Evaluation of differentiation potential of menstrual blood-derived stem cells to cardiomyocytes in vitro

Background and Objective: In recent decades, stem cell therapy has been introduced as a novel therapeutic approach for patients suffering from cardiac disorders. Recently, identification of menstrual blood-derived stem cells (MenSCs) as a unique source of stem cell with some characteristics as well as ease of access, high proliferative ability and renewability has created enormous promise for cell therapy.



Materials and Methods: In this study, differentiation ability of MenSCs into cardiomyocytes has been investigated. After MenSCs immunophenotyping, their differentiation into cardiomyocyte was investigated in the presence of 5-azacytidine and basic-fibroblast growth factor. Then, expression of the putative myogenic cells at mRNA and protein levels was determined by immunofluorescent staining and real-time quantitative PCR.

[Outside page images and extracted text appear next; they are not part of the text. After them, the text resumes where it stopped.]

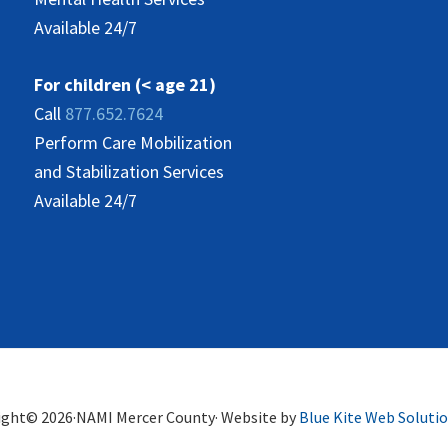
Available 24/7
For children (< age 21)
Call
877.652.7624
Perform Care Mobilization
and Stabilization Services
Available 24/7
ight© 2026·NAMI Mercer County· Website by
Blue Kite Web Soluti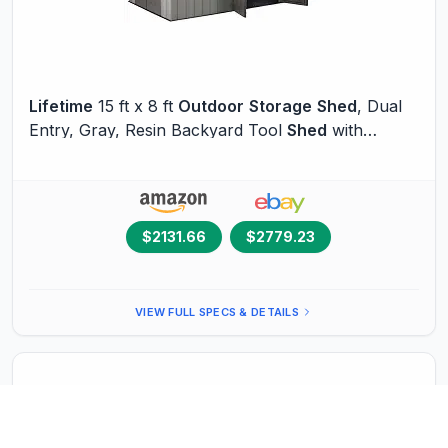
Lifetime
15 ft x 8 ft
Outdoor
Storage
Shed
, Dual
Entry, Gray, Resin Backyard Tool
Shed
with
Lockable Doors and Weather-Resistant Panels
$2131.66
$2779.23
VIEW FULL SPECS & DETAILS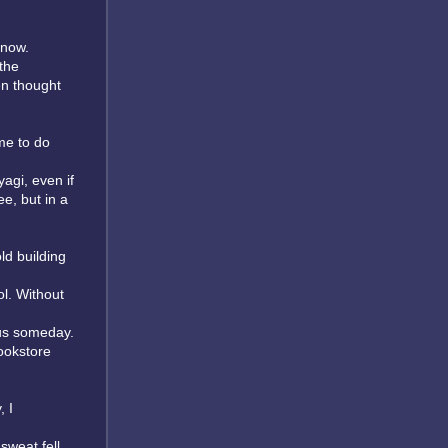
 now.
the
en thought
me to do
agi, even if
ee, but in a
ld building
ol. Without
mous someday.
ookstore
, I
sweat fell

Results: Based on flow cytometric analysis, the isolated MenSCs typically expressed mesenchymal stem cell markers like CD105, CD73, CD44 and CD166 in parallel to OCT-4 as an embryonic marker. The differentiated MenSCs expressed cardiomyocyte markers at mRNA/protein level. The myogenic cells differentiated from MenSCs were positive for Connexin-43 and troponin T2 (TNNT2) protein. The mRNAs of Connexin-43, Connexin-40, Alpha actinin, Tropomyosin1 and TNNT2 were highly expressed in the differentiated myogenic cells.



Conclusion: Based on our data, MenSCs are a unique cell population with differentiation ability into cells with characteristics commonly attributed to cardiomyocytes.